Exercise directions: Would you please copy every line below that includes the string "яного"?

Stored data:

------------------------------

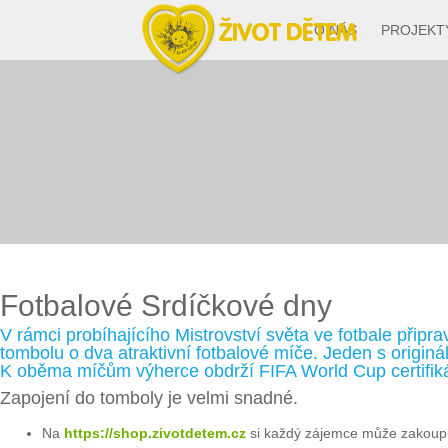
O NÁS
PROJEKT
Fotbalové Srdíčkové dny
V rámci probíhajícího Mistrovství světa ve fotbale připr
tombolu o dva atraktivní fotbalové míče. Jeden s origi
K oběma míčům výherce obdrží FIFA World Cup certifikát
Zapojení do tomboly je velmi snadné.
Na
https://shop.zivotdetem.cz
si každý zájemce může zakoupit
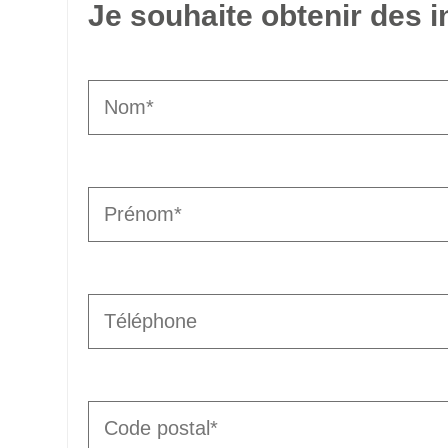
Je souhaite obtenir des 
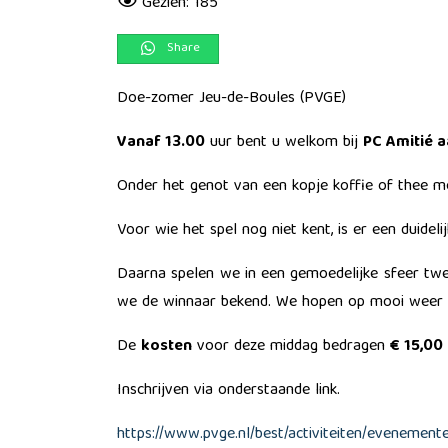
Gezien: 185
Share
Doe-zomer Jeu-de-Boules (PVGE)
Vanaf 13.00
uur bent u welkom bij
PC Amitié 
Onder het genot van een kopje koffie of thee met
Voor wie het spel nog niet kent, is er een duideli
Daarna spelen we in een gemoedelijke sfeer twee
we de winnaar bekend. We hopen op mooi weer zo
De
kosten
voor deze middag bedragen
€ 15,00
Inschrijven via onderstaande link.
https://www.pvge.nl/best/activiteiten/evenemen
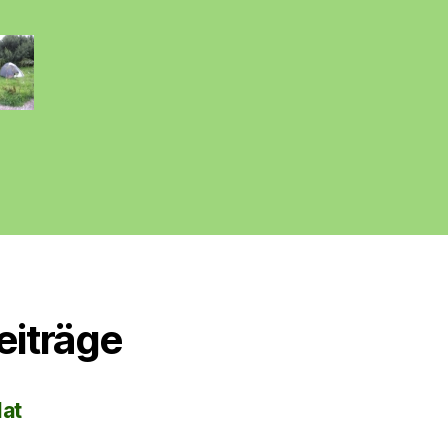
eiträge
lat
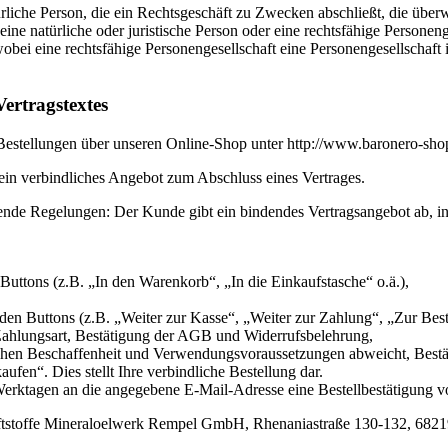
ürliche Person, die ein Rechtsgeschäft zu Zwecken abschließt, die über
ine natürliche oder juristische Person oder eine rechtsfähige Personen
obei eine rechtsfähige Personengesellschaft eine Personengesellschaft is
ertragstextes
 Bestellungen über unseren Online-Shop unter http://www.baronero-shop
kein verbindliches Angebot zum Abschluss eines Vertrages.
gende Regelungen: Der Kunde gibt ein bindendes Vertragsangebot ab, 
uttons (z.B. „In den Warenkorb“, „In die Einkaufstasche“ o.ä.),
en Buttons (z.B. „Weiter zur Kasse“, „Weiter zur Zahlung“, „Zur Beste
Zahlungsart, Bestätigung der AGB und Widerrufsbelehrung,
ichen Beschaffenheit und Verwendungsvoraussetzungen abweicht, Bestä
ufen“. Dies stellt Ihre verbindliche Bestellung dar.
erktagen an die angegebene E-Mail-Adresse eine Bestellbestätigung v
Kraftstoffe Mineraloelwerk Rempel GmbH, Rhenaniastraße 130-132, 682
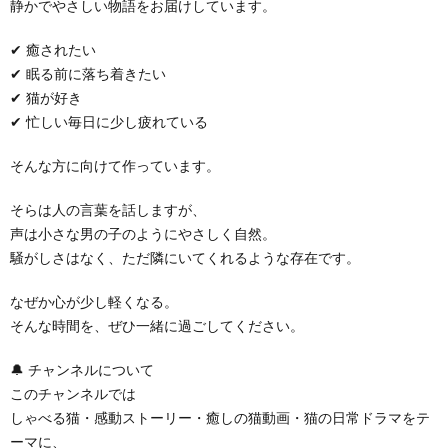
静かでやさしい物語をお届けしています。
✔ 癒されたい
✔ 眠る前に落ち着きたい
✔ 猫が好き
✔ 忙しい毎日に少し疲れている
そんな方に向けて作っています。
そらは人の言葉を話しますが、
声は小さな男の子のようにやさしく自然。
騒がしさはなく、ただ隣にいてくれるような存在です。
なぜか心が少し軽くなる。
そんな時間を、ぜひ一緒に過ごしてください。
🔔 チャンネルについて
このチャンネルでは
しゃべる猫・感動ストーリー・癒しの猫動画・猫の日常ドラマをテ
ーマに、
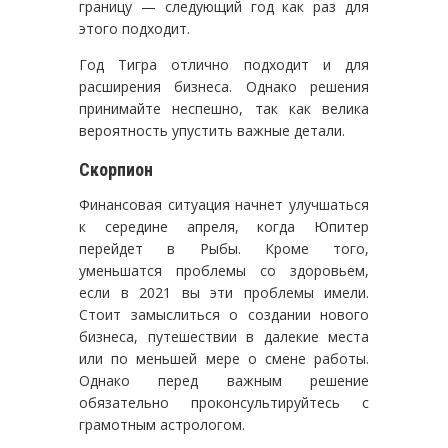
границу — следующий год как раз для
этого подходит.
Год Тигра отлично подходит и для
расширения бизнеса. Однако решения
принимайте неспешно, так как велика
вероятность упустить важные детали.
Скорпион
Финансовая ситуация начнет улучшаться
к середине апреля, когда Юпитер
перейдет в Рыбы. Кроме того,
уменьшатся проблемы со здоровьем,
если в 2021 вы эти проблемы имели.
Стоит замыслиться о создании нового
бизнеса, путешествии в далекие места
или по меньшей мере о смене работы.
Однако перед важным решение
обязательно проконсультируйтесь с
грамотным астрологом.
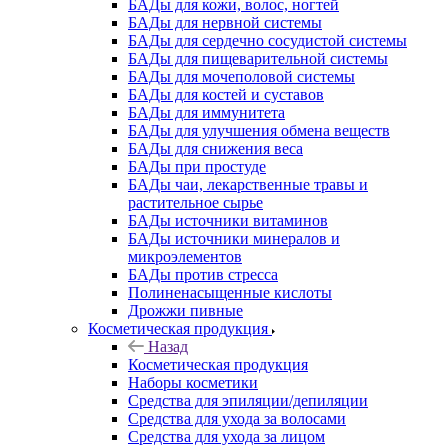
БАДы для кожи, волос, ногтей
БАДы для нервной системы
БАДы для сердечно сосудистой системы
БАДы для пищеварительной системы
БАДы для мочеполовой системы
БАДы для костей и суставов
БАДы для иммунитета
БАДы для улучшения обмена веществ
БАДы для снижения веса
БАДы при простуде
БАДы чаи, лекарственные травы и
растительное сырье
БАДы источники витаминов
БАДы источники минералов и
микроэлементов
БАДы против стресса
Полиненасыщенные кислоты
Дрожжи пивные
Косметическая продукция
Назад
Косметическая продукция
Наборы косметики
Средства для эпиляции/депиляции
Средства для ухода за волосами
Средства для ухода за лицом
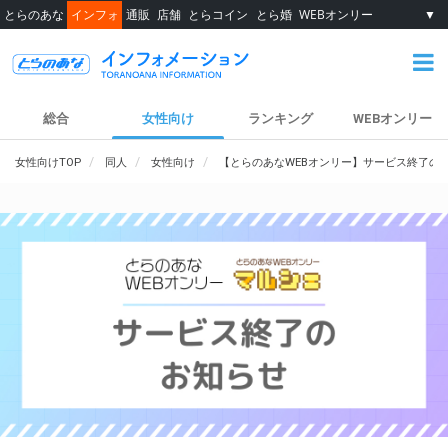
とらのあな
インフォ
通販
店舗
とらコイン
とら婚
WEBオンリー
▼
総合
女性向け
ランキング
WEBオンリー
女性向けTOP
同人
女性向け
【とらのあなWEBオンリー】サービス終了の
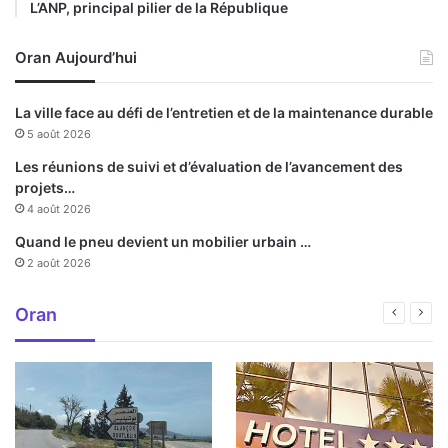
L’ANP, principal pilier de la République
Oran Aujourd’hui
La ville face au défi de l’entretien et de la maintenance durable
5 août 2026
Les réunions de suivi et d’évaluation de l’avancement des
projets…
4 août 2026
Quand le pneu devient un mobilier urbain …
2 août 2026
Oran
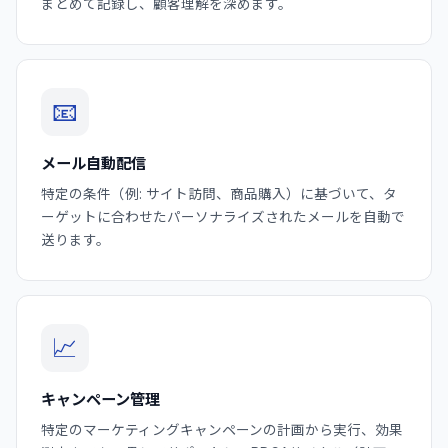
まとめて記録し、顧客理解を深めます。
📧
メール自動配信
特定の条件（例: サイト訪問、商品購入）に基づいて、タ
ーゲットに合わせたパーソナライズされたメールを自動で
送ります。
📈
キャンペーン管理
特定のマーケティングキャンペーンの計画から実行、効果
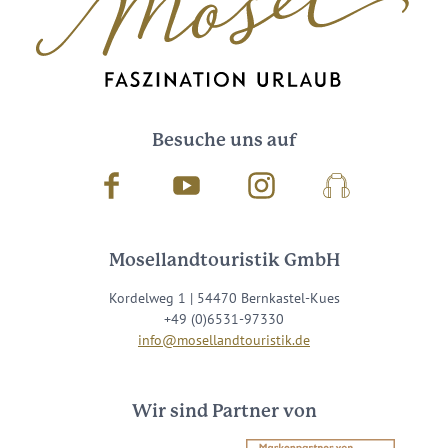
Besuche uns auf
Facebook
Youtube
Instagram
Podcast
Mosellandtouristik GmbH
Kordelweg 1 | 54470 Bernkastel-Kues
+49 (0)6531-97330
info@mosellandtouristik.de
Wir sind Partner von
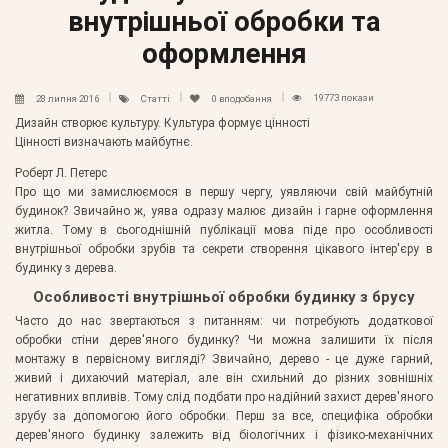
внутрішньої обробки та
оформлення
19773 покази
28 липня 2016
Статті
0
вподобання
Дизайн створює культуру. Культура формує цінності
Цінності визначають майбутнє.
Роберт Л. Петерс
Про що ми замислюємося в першу чергу, уявляючи свій майбутній
будинок? Звичайно ж, уява одразу малює дизайн і гарне оформлення
житла. Тому в сьогоднішній публікації мова піде про особливості
внутрішньої обробки зрубів та секрети створення цікавого інтер'єру в
будинку з дерева.
Особливості внутрішньої обробки будинку з брусу
Часто до нас звертаються з питанням: чи потребують додаткової
обробки стіни дерев'яного будинку? Чи можна залишити їх після
монтажу в первісному вигляді? Звичайно, дерево - це дуже гарний,
живий і дихаючий матеріал, але він схильний до різних зовнішніх
негативних впливів. Тому слід подбати про надійний захист дерев'яного
зрубу за допомогою його обробки. Перш за все, специфіка обробки
дерев'яного будинку залежить від біологічних і фізико-механічних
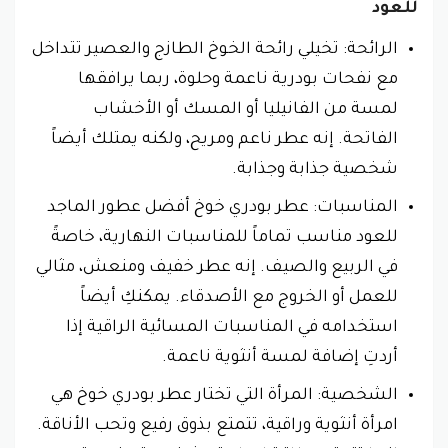
للعود
الرائحة: تخيلي رائحة الخوخ الطازج والعصير تتداخل
مع نفحات بودرية ناعمة وحلوة، ربما يرافقها
لمسة من الفانيليا أو المسك أو الأخشاب
الفاتحة. إنه عطر ناعم ومريح، ولكنه يمتلك أيضاً
شخصية جذابة وجذابة.
المناسبات: عطر بودري خوخ أفضل عطور الماجد
للعود مناسب تماماً للمناسبات النهارية، خاصةً
في الربيع والصيف. إنه عطر خفيف ومنعش، مثالي
للعمل أو الخروج مع الأصدقاء. يمكنكِ أيضاً
استخدامه في المناسبات المسائية الراقية إذا
أردتِ إضافة لمسة أنثوية ناعمة.
الشخصية: المرأة التي تختار عطر بودري خوخ هي
امرأة أنثوية وراقية، تتمتع بذوق رفيع وتحب الأناقة.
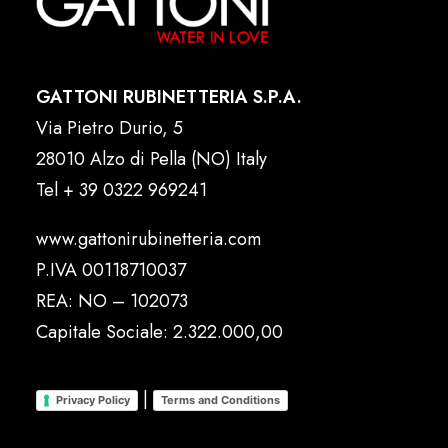
GATTONI RUBINETTERIA S.P.A.
Via Pietro Durio, 5
28010 Alzo di Pella (NO) Italy
Tel
+ 39 0322 969241
www.gattonirubinetteria.com
P.IVA 00118710037
REA: NO – 102073
Capitale Sociale: 2.322.000,00
|
Privacy Policy
Terms and Conditions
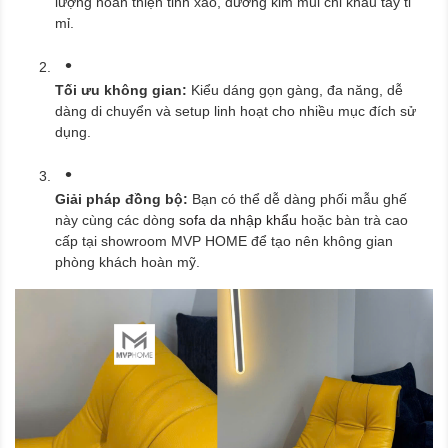
lượng hoàn thiện tinh xảo, đường kim mũi chỉ khâu tay tỉ
mỉ.
Tối ưu không gian:
Kiểu dáng gọn gàng, đa năng, dễ
dàng di chuyển và setup linh hoạt cho nhiều mục đích sử
dụng.
Giải pháp đồng bộ:
Bạn có thể dễ dàng phối mẫu ghế
này cùng các dòng
sofa da nhập khẩu
hoặc bàn trà cao
cấp tại showroom MVP HOME để tạo nên không gian
phòng khách hoàn mỹ.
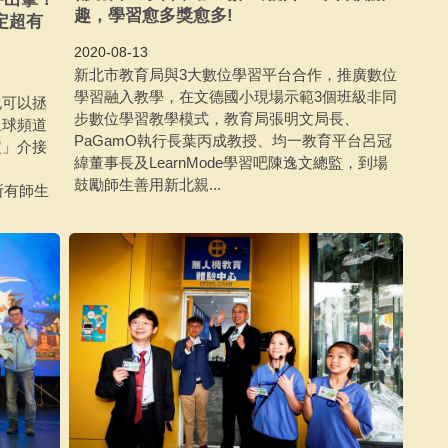
趣，學習愈多獎愈多!
定超有
2020-08-13
新北市教育局與3大數位學習平台合作，推廣數位
學習融入教學，在文德國小現場示範3個班級非同
也可以拯
步數位學習教學模式，教育局張明文局長、
星球頻道
PaGamO執行長葉丙成教授、均一教育平台呂冠
定」介接
緯董事長及LearnMode學習吧陳逸文總監，到場
鼓勵師生善用新北親...
北市所有師生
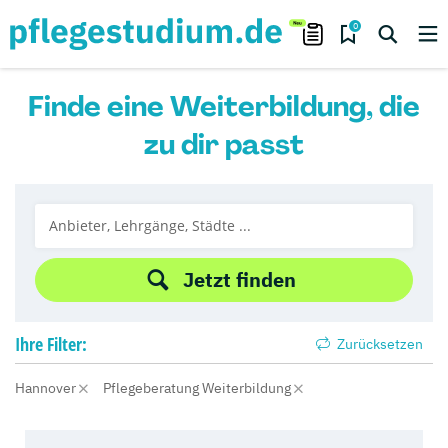
0
Finde eine Weiterbildung, die
zu dir passt
Jetzt finden
Ihre
Filter:
Zurücksetzen
Hannover
Pflegeberatung Weiterbildung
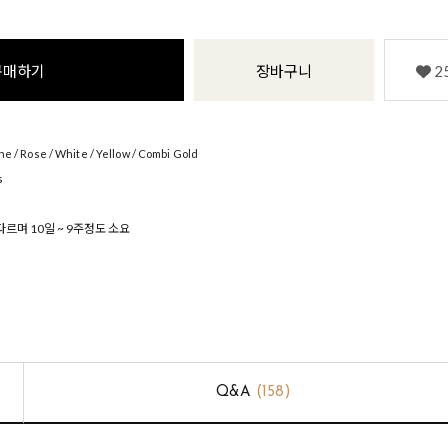
구매하기
장바구니
2
 / Rose / White / Yellow / Combi Gold
s
르며 10일 ~ 9주정도 소요
Q&A
(158)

------------------------------

Answer to this problem:
обробки стіни дерев'яного будинку? Чи можна залишити їх після
негативних впливів. Тому слід подбати про надійний захист дерев'яного
дерев'яного будинку залежить від біологічних і фізико-механічних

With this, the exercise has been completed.